**Work request:**
Exclude the pictures; give every entry again exactly as written.

────────

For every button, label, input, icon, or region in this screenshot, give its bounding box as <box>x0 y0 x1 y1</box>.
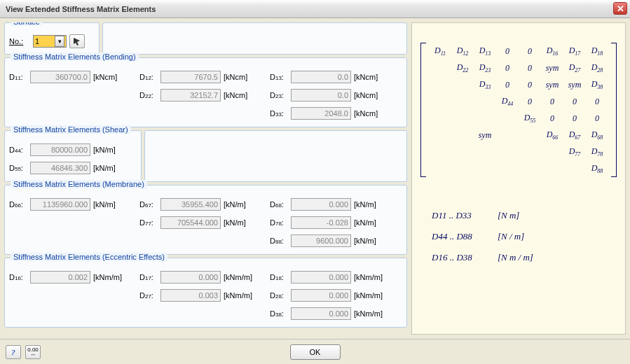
D23-value: 0.0 <box>291 89 351 102</box>
D78-unit: [kN/m] <box>354 218 376 227</box>
D44-value: 80000.000 <box>30 144 90 156</box>
D88-unit: [kN/m] <box>354 237 376 245</box>
help-button[interactable]: ? <box>6 345 21 359</box>
D77-value: 705544.000 <box>160 216 221 229</box>
D23-label: D23: <box>270 91 289 99</box>
pointer-icon <box>72 36 82 46</box>
D13-value: 0.0 <box>291 71 351 83</box>
D22-value: 32152.7 <box>160 89 221 102</box>
D68-label: D68: <box>270 200 289 209</box>
D33-unit: [kNcm] <box>354 109 378 118</box>
D66-label: D66: <box>9 200 29 209</box>
D27-unit: [kNm/m] <box>224 291 252 300</box>
D77-unit: [kN/m] <box>224 218 246 227</box>
D55-unit: [kN/m] <box>93 164 116 172</box>
D28-value: 0.000 <box>291 289 351 302</box>
D38-value: 0.000 <box>291 307 351 320</box>
pick-surface-button[interactable] <box>69 34 85 48</box>
D55-value: 46846.300 <box>30 162 90 174</box>
D22-unit: [kNcm] <box>224 91 247 99</box>
D18-unit: [kNm/m] <box>354 273 383 281</box>
D18-value: 0.000 <box>291 271 351 284</box>
D17-value: 0.000 <box>160 271 221 284</box>
D18-label: D18: <box>270 273 289 281</box>
D88-label: D88: <box>270 237 289 245</box>
D78-value: -0.028 <box>291 216 351 229</box>
D67-value: 35955.400 <box>160 198 221 211</box>
D13-label: D13: <box>270 73 289 81</box>
D33-value: 2048.0 <box>291 107 351 120</box>
matrix-panel: D11D12D1300D16D17D18D22D2300symD27D28D33… <box>411 22 626 335</box>
D66-unit: [kN/m] <box>93 200 116 209</box>
D27-label: D27: <box>139 291 159 300</box>
D27-value: 0.003 <box>160 289 221 302</box>
D22-label: D22: <box>139 91 159 99</box>
help-icon: ? <box>11 348 15 356</box>
D44-label: D44: <box>9 146 29 154</box>
D16-unit: [kNm/m] <box>93 273 122 281</box>
no-label: No.: <box>9 37 30 46</box>
D17-label: D17: <box>139 273 159 281</box>
precision-button[interactable]: 0.00↔ <box>25 345 41 359</box>
precision-icon: 0.00↔ <box>27 347 39 357</box>
D55-label: D55: <box>9 164 29 172</box>
section-eccentric-title: Stiffness Matrix Elements (Eccentric Eff… <box>11 253 167 261</box>
chevron-down-icon[interactable]: ▾ <box>55 36 64 47</box>
section-surface-title: Surface <box>11 22 43 26</box>
surface-number-value: 1 <box>35 37 39 46</box>
D16-value: 0.002 <box>30 271 90 284</box>
D77-label: D77: <box>139 218 159 227</box>
stiffness-matrix: D11D12D1300D16D17D18D22D2300symD27D28D33… <box>429 43 608 177</box>
D68-unit: [kN/m] <box>354 200 376 209</box>
titlebar: View Extended Stiffness Matrix Elements … <box>0 0 630 18</box>
D67-label: D67: <box>139 200 159 209</box>
D28-unit: [kNm/m] <box>354 291 383 300</box>
D88-value: 9600.000 <box>291 234 351 247</box>
section-bending-title: Stiffness Matrix Elements (Bending) <box>11 52 139 61</box>
section-shear-title: Stiffness Matrix Elements (Shear) <box>11 125 131 134</box>
D44-unit: [kN/m] <box>93 146 116 154</box>
D78-label: D78: <box>270 218 289 227</box>
D28-label: D28: <box>270 291 289 300</box>
D11-unit: [kNcm] <box>93 73 117 81</box>
D66-value: 1135960.000 <box>30 198 90 211</box>
D23-unit: [kNcm] <box>354 91 378 99</box>
D38-label: D38: <box>270 309 289 318</box>
D12-unit: [kNcm] <box>224 73 247 81</box>
D68-value: 0.000 <box>291 198 351 211</box>
D67-unit: [kN/m] <box>224 200 246 209</box>
D12-label: D12: <box>139 73 159 81</box>
D17-unit: [kNm/m] <box>224 273 252 281</box>
D11-value: 360700.0 <box>30 71 90 83</box>
section-membrane-title: Stiffness Matrix Elements (Membrane) <box>11 180 147 188</box>
D13-unit: [kNcm] <box>354 73 378 81</box>
unit-legend: D11 .. D33[N m] D44 .. D88[N / m] D16 ..… <box>432 205 619 268</box>
D11-label: D11: <box>9 73 29 81</box>
D38-unit: [kNm/m] <box>354 309 383 318</box>
window-title: View Extended Stiffness Matrix Elements <box>6 5 156 13</box>
D33-label: D33: <box>270 109 289 118</box>
ok-button[interactable]: OK <box>290 344 341 360</box>
close-button[interactable]: ✕ <box>613 2 627 15</box>
surface-number-select[interactable]: 1 ▾ <box>33 35 67 48</box>
D12-value: 7670.5 <box>160 71 221 83</box>
D16-label: D16: <box>9 273 29 281</box>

────────

**Answer to this task:**
For every button, label, input, icon, or region in this screenshot, give its bounding box as <box>x0 y0 x1 y1</box>.
D23-value: 0.0 <box>291 89 351 102</box>
D78-unit: [kN/m] <box>354 218 376 227</box>
D44-value: 80000.000 <box>30 144 90 156</box>
D88-unit: [kN/m] <box>354 237 376 245</box>
help-button[interactable]: ? <box>6 345 21 359</box>
D77-value: 705544.000 <box>160 216 221 229</box>
D23-label: D23: <box>270 91 289 99</box>
pointer-icon <box>72 36 82 46</box>
D13-value: 0.0 <box>291 71 351 83</box>
D22-value: 32152.7 <box>160 89 221 102</box>
D68-label: D68: <box>270 200 289 209</box>
D33-unit: [kNcm] <box>354 109 378 118</box>
D66-label: D66: <box>9 200 29 209</box>
D27-unit: [kNm/m] <box>224 291 252 300</box>
D77-unit: [kN/m] <box>224 218 246 227</box>
D55-unit: [kN/m] <box>93 164 116 172</box>
D28-value: 0.000 <box>291 289 351 302</box>
D38-value: 0.000 <box>291 307 351 320</box>
pick-surface-button[interactable] <box>69 34 85 48</box>
D55-value: 46846.300 <box>30 162 90 174</box>
D22-unit: [kNcm] <box>224 91 247 99</box>
D18-unit: [kNm/m] <box>354 273 383 281</box>
D18-value: 0.000 <box>291 271 351 284</box>
D17-value: 0.000 <box>160 271 221 284</box>
D18-label: D18: <box>270 273 289 281</box>
D88-label: D88: <box>270 237 289 245</box>
D78-value: -0.028 <box>291 216 351 229</box>
D67-value: 35955.400 <box>160 198 221 211</box>
D13-label: D13: <box>270 73 289 81</box>
D33-value: 2048.0 <box>291 107 351 120</box>
matrix-panel: D11D12D1300D16D17D18D22D2300symD27D28D33… <box>411 22 626 335</box>
D66-unit: [kN/m] <box>93 200 116 209</box>
D27-label: D27: <box>139 291 159 300</box>
D27-value: 0.003 <box>160 289 221 302</box>
D22-label: D22: <box>139 91 159 99</box>
help-icon: ? <box>11 348 15 356</box>
D44-label: D44: <box>9 146 29 154</box>
D16-unit: [kNm/m] <box>93 273 122 281</box>
no-label: No.: <box>9 37 30 46</box>
D17-label: D17: <box>139 273 159 281</box>
precision-button[interactable]: 0.00↔ <box>25 345 41 359</box>
precision-icon: 0.00↔ <box>27 347 39 357</box>
D55-label: D55: <box>9 164 29 172</box>
section-eccentric-title: Stiffness Matrix Elements (Eccentric Eff… <box>11 253 167 261</box>
chevron-down-icon[interactable]: ▾ <box>55 36 64 47</box>
section-surface-title: Surface <box>11 22 43 26</box>
surface-number-value: 1 <box>35 37 39 46</box>
D16-value: 0.002 <box>30 271 90 284</box>
D77-label: D77: <box>139 218 159 227</box>
stiffness-matrix: D11D12D1300D16D17D18D22D2300symD27D28D33… <box>429 43 608 177</box>
D68-unit: [kN/m] <box>354 200 376 209</box>
titlebar: View Extended Stiffness Matrix Elements … <box>0 0 630 18</box>
D67-label: D67: <box>139 200 159 209</box>
D28-unit: [kNm/m] <box>354 291 383 300</box>
D88-value: 9600.000 <box>291 234 351 247</box>
section-bending-title: Stiffness Matrix Elements (Bending) <box>11 52 139 61</box>
section-shear-title: Stiffness Matrix Elements (Shear) <box>11 125 131 134</box>
D44-unit: [kN/m] <box>93 146 116 154</box>
D78-label: D78: <box>270 218 289 227</box>
D28-label: D28: <box>270 291 289 300</box>
D11-unit: [kNcm] <box>93 73 117 81</box>
D66-value: 1135960.000 <box>30 198 90 211</box>
D23-unit: [kNcm] <box>354 91 378 99</box>
D38-label: D38: <box>270 309 289 318</box>
D12-unit: [kNcm] <box>224 73 247 81</box>
D68-value: 0.000 <box>291 198 351 211</box>
D67-unit: [kN/m] <box>224 200 246 209</box>
D12-label: D12: <box>139 73 159 81</box>
D17-unit: [kNm/m] <box>224 273 252 281</box>
D11-value: 360700.0 <box>30 71 90 83</box>
section-membrane-title: Stiffness Matrix Elements (Membrane) <box>11 180 147 188</box>
D13-unit: [kNcm] <box>354 73 378 81</box>
unit-legend: D11 .. D33[N m] D44 .. D88[N / m] D16 ..… <box>432 205 619 268</box>
D11-label: D11: <box>9 73 29 81</box>
D38-unit: [kNm/m] <box>354 309 383 318</box>
window-title: View Extended Stiffness Matrix Elements <box>6 5 156 13</box>
D33-label: D33: <box>270 109 289 118</box>
ok-button[interactable]: OK <box>290 344 341 360</box>
close-button[interactable]: ✕ <box>613 2 627 15</box>
surface-number-select[interactable]: 1 ▾ <box>33 35 67 48</box>
D12-value: 7670.5 <box>160 71 221 83</box>
D16-label: D16: <box>9 273 29 281</box>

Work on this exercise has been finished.